Stored items:
------------------------------------------------------------------------

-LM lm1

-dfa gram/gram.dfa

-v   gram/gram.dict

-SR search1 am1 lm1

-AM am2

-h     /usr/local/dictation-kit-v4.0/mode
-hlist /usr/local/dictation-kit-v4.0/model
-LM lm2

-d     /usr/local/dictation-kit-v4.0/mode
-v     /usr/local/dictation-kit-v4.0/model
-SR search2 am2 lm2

------------------------------------------------------------------------

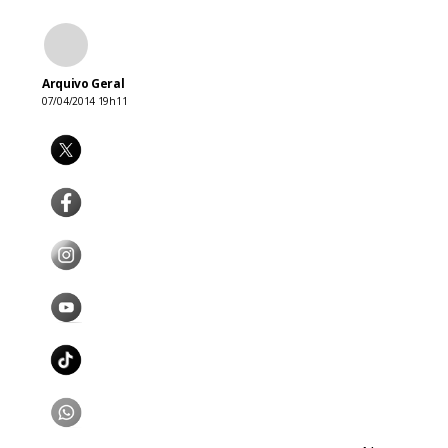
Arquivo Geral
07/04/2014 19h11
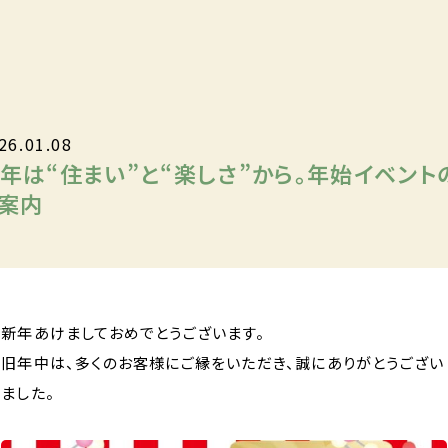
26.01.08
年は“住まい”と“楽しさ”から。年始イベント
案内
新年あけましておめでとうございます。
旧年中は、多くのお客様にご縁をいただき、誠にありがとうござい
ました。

------------------------------------------------------------------------

Given the records above, return exactly the lines starting at the line containing "-SR search1 am1 lm1" and ending at the line containing "-SR search2 am2 lm2", including both.

Task answer:
-SR search1 am1 lm1

-AM am2

-h     /usr/local/dictation-kit-v4.0/mode
-hlist /usr/local/dictation-kit-v4.0/model
-LM lm2

-d     /usr/local/dictation-kit-v4.0/mode
-v     /usr/local/dictation-kit-v4.0/model
-SR search2 am2 lm2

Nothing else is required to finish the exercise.